June 20, 2013
Artificial Light Cutting Melatonin-Driven Sleep

We are staying up too late because our computer monitors, TVs, and room lights are boosting wakefulness by suppressing melatonin.

Before the widespread use of electric light, people probably experienced that second wind in the mid-afternoon, keeping them going until night fell. But light exposure after sunset signals 'daytime' to the SCN, shifting the clock later, postponing the second wind and delaying the onset of melatonin secretion.

LEDs are rich in short wavelength light in the frequency rate that suppresses melatonin production. Lack of sleep boosts appetite. I bet this is a substantial contributor to the rise in obesity.

We are in the midst of a little noticed large scale sleep deficiency.

Today, 30% of all employed US adults and 44% of night workers report averaging less than 6 hours sleep per night1, whereas 50 years ago less than 3% of the US adult population slept so little.

I am just about to try UV-blocking glasses in the evening to see if they'll get me sleepy sooner.

Share |      Randall Parker, 2013 June 20 08:46 PM 

Sam said at June 21, 2013 11:46 PM:

I have very very serious problems sleeping.

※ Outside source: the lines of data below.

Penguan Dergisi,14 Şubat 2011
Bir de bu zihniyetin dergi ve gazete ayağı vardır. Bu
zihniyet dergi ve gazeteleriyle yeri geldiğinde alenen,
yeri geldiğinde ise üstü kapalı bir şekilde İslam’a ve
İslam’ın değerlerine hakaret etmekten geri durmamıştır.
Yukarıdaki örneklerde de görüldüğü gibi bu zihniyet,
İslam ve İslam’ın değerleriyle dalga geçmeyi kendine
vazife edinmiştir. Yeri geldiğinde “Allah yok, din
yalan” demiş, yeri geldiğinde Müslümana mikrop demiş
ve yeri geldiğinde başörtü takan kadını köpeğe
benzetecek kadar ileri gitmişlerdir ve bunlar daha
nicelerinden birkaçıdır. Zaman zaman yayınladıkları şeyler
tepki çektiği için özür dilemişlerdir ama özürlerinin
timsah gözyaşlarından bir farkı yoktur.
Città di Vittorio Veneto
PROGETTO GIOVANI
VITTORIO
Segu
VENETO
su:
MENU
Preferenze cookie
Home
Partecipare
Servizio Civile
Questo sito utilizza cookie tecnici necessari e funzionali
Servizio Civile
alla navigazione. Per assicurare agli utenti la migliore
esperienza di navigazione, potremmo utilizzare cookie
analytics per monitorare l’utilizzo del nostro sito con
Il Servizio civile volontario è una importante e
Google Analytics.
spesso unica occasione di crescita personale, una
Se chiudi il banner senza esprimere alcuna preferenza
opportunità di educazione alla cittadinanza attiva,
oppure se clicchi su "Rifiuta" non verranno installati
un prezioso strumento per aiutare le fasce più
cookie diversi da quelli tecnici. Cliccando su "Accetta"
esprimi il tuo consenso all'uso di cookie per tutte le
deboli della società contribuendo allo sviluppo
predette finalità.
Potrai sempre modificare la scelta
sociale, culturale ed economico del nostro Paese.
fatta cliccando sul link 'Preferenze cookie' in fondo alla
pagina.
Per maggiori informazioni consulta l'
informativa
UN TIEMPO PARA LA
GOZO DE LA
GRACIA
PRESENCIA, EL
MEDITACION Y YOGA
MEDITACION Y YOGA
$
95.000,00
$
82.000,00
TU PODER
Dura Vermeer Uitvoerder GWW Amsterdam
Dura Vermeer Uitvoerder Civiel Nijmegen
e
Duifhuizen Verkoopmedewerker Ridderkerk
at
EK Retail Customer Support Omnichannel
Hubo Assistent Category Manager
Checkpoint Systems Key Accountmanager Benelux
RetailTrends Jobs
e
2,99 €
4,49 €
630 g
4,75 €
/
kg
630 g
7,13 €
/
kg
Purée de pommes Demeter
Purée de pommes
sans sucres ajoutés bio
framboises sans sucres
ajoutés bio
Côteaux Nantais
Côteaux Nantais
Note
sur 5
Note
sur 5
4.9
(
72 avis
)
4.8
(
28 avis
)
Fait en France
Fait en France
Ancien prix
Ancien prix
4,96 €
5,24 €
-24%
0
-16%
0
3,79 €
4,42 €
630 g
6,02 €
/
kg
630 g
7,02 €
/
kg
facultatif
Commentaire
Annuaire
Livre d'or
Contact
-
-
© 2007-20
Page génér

Funny you should talk about sleep disorders. I just downloaded a program last night called f.lux . It ,"...makes the color of your computer's display adapt to the time of day, warm at night and like sunlight during the day.

It's even possible that you're staying up too late because of your computer. You could use f.lux because it makes you sleep better, or you could just use it just because it makes your computer look better... "

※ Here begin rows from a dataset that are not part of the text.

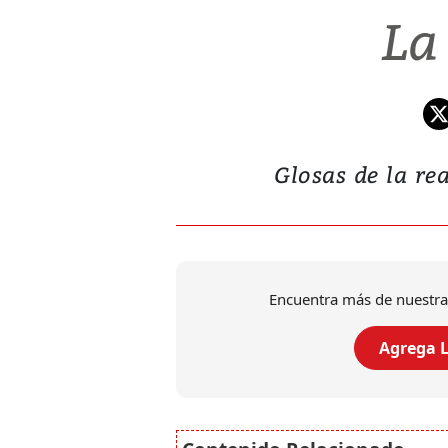
La
Glosas de la rea
Encuentra más de nuestra
Agrega L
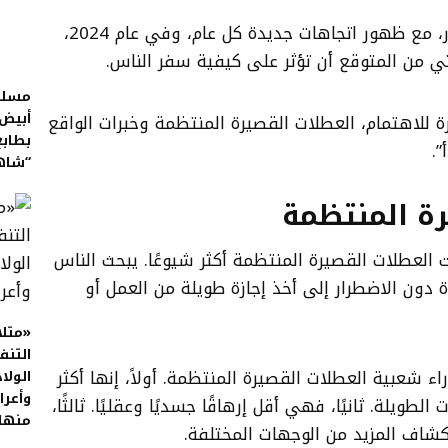
تتغير صناعة السفر باستمرار، مع ظهور اتجاهات جديدة كل عام، وفي عام 2024،
ي من المتوقع أن تؤثر على كيفية سفر الناس.
مسلس
أبيض.
ارة للاهتمام، العطلات القصيرة المنتظمة وخبرات الواقع
بطابع
”.
“شاه
رة المنتظمة
 العطلات القصيرة المنتظمة أكثر شيوعًا. يبحث الناس
 دون الاضطرار إلى أخذ إجازة طويلة من العمل أو
«متلا
التن
ء شعبية العطلات القصيرة المنتظمة. أولاً، إنها أكثر
الولا
وأعرا
الطويلة. ثانيًا، فهي أقل إرهاقًا جسديًا وعقليًا. ثالثًا،
منها
اف المزيد من الوجهات المختلفة.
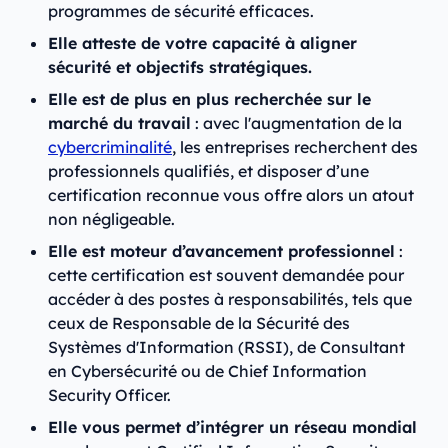
programmes de sécurité efficaces.
Elle atteste de votre capacité à aligner
sécurité et objectifs stratégiques.
Elle est de plus en plus recherchée sur le
marché du travail
: avec l'augmentation de la
cybercriminalité
, les entreprises recherchent des
professionnels qualifiés, et disposer d’une
certification reconnue vous offre alors un atout
non négligeable.
Elle est moteur d’avancement professionnel
:
cette certification est souvent demandée pour
accéder à des postes à responsabilités, tels que
ceux de Responsable de la Sécurité des
Systèmes d'Information (RSSI), de Consultant
en Cybersécurité ou de Chief Information
Security Officer.
Elle vous permet d’intégrer un réseau mondial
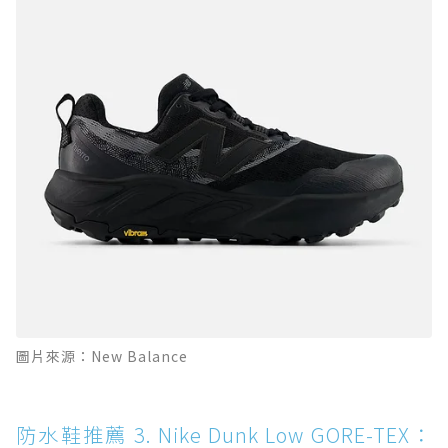
圖片來源：New Balance
防水鞋推薦 3. Nike Dunk Low GORE-TEX：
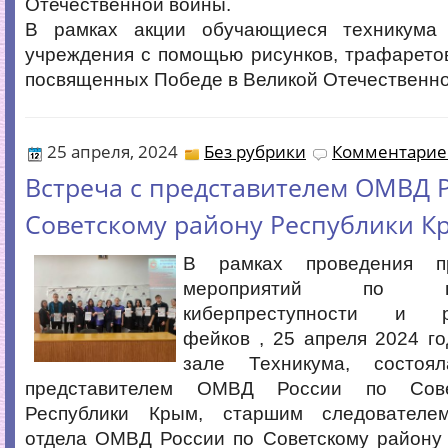
Отечественной войны.
В рамках акции обучающиеся техникума
учреждения с помощью рисунков, трафарето
посвященных Победе в Великой Отечественно
25 апреля, 2024
Без рубрики
Комментариев
Встреча с представителем ОМВД 
Советскому району Республики К
В рамках проведения пр
мероприятий по про
киберпреступности и р
фейков , 25 апреля 2024 г
зале Техникума, состоя
представителем ОМВД России по Сове
Республики Крым, старшим следователем
отдела ОМВД России по Советскому району 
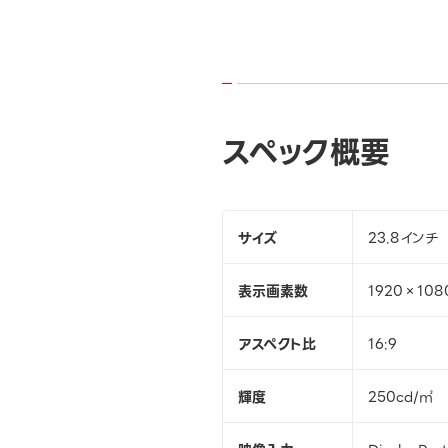
スペック概要
サイズ
23.8インチ
表示画素数
1920×108
アスペクト比
16:9
輝度
250cd/㎡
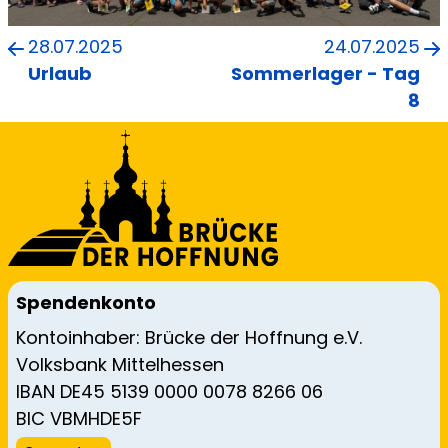
28.07.2025
24.07.2025
Urlaub
Sommerlager - Tag
8
Spendenkonto
Kontoinhaber: Brücke der Hoffnung e.V.
Volksbank Mittelhessen
IBAN DE45 5139 0000 0078 8266 06
BIC VBMHDE5F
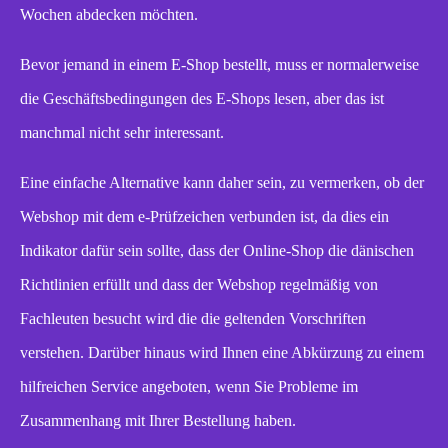
Wochen abdecken möchten.
Bevor jemand in einem E-Shop bestellt, muss er normalerweise
die Geschäftsbedingungen des E-Shops lesen, aber das ist
manchmal nicht sehr interessant.
Eine einfache Alternative kann daher sein, zu vermerken, ob der
Webshop mit dem e-Prüfzeichen verbunden ist, da dies ein
Indikator dafür sein sollte, dass der Online-Shop die dänischen
Richtlinien erfüllt und dass der Webshop regelmäßig von
Fachleuten besucht wird die die geltenden Vorschriften
verstehen. Darüber hinaus wird Ihnen eine Abkürzung zu einem
hilfreichen Service angeboten, wenn Sie Probleme im
Zusammenhang mit Ihrer Bestellung haben.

Going to run it right now. Had forgot about it. Maybe it will help me and others.


Mercer said at June 22, 2013 10:25 AM:

I mentioned this once to my optometrist. He replied that the amount of light from electronics is so tiny compared to sunlight he did not think it would make a difference.

shiva1008 said at June 22, 2013 10:37 AM:

It was originally thought that the human circadian clock was set to 25 hours, but more recently it has been found that this effect was manifesting in the study due to artificial light.


"Accepting the near-24-hour period means that all the ideas about daily human rhythms that we take for granted must be rethought," Czeisler says. For example, biological clock lore states that we drift to a later wake-up hour on weekends because we fail to reset the 25-hour cycle each morning as we go to work.

"We’re not drifting," Czeisler insists. "We’re pushing ourselves to a later time with our exposure to electric lights from sunset to bedtime. That resets our biological clocks."


Although, waking up and staying up later has been found to be strongly correlated with higher IQ, most likely due to novelty-seeking associated with high IQ:


I am definitely one of those people who tends to stay up later when left unfettered. But it turns out that this is due more to being inundated with information and having artificial light, rather than some innate mechanism, which really wouldn't make any sense. It's also hard, when coming home from work, to just have dinner and go to sleep, because then during the week your whole life would be work! Alas...

Sam said at June 22, 2013 8:41 PM:

I think in my case it's genetic. My Mother is exactly the same. Given no need to be anywhere she and I stay up until 4:00 A.M. then get sleepy. My Brother and Father completely different. Both early risers.
Heard a theory one time that certain individuals in a tribe would stay up and watch the camp in the early pre-history days. Most tribal attacks I've read about happen early mornings. Someone watching would be a good survival tool for the tribe. I can be tired at 9:00 PM and at 10:00 start waking up. I can toss and turn all night trying to sleep but can lay on the couch in the evening around 4:00-5:00 PM and go right to sleep. Go figure. The internet has made it worse.
Very weird I know. I wish I wasn't this way sometimes. I do like the night though. Peaceful. I like people but I don't mind being by myself.

On the software f.lux. It makes the screen redder at night. Bluer duing the day.

Bob said at June 30, 2013 4:35 PM:

Randell, I got those orange glasses from Amazon and they work surprisingly well. They do not fit over regular glasses however.

Blue and violet light is bad for eye aging too, just not as bad as UV. I decided to turn my PC monitor's blue level to half of red and green. It looked very strange for the first 10 minutes, now I am used to it and I can't tell the difference. Then I turned it down to 30%, same thing, after a short while it looks normal.

One fun thing about the orange glasses is that when you blink or close your eyes wearing them, instead of the blackish dark red from blood vessels, you see a bright and vivid violet color. This effect disappears after about 5 seconds.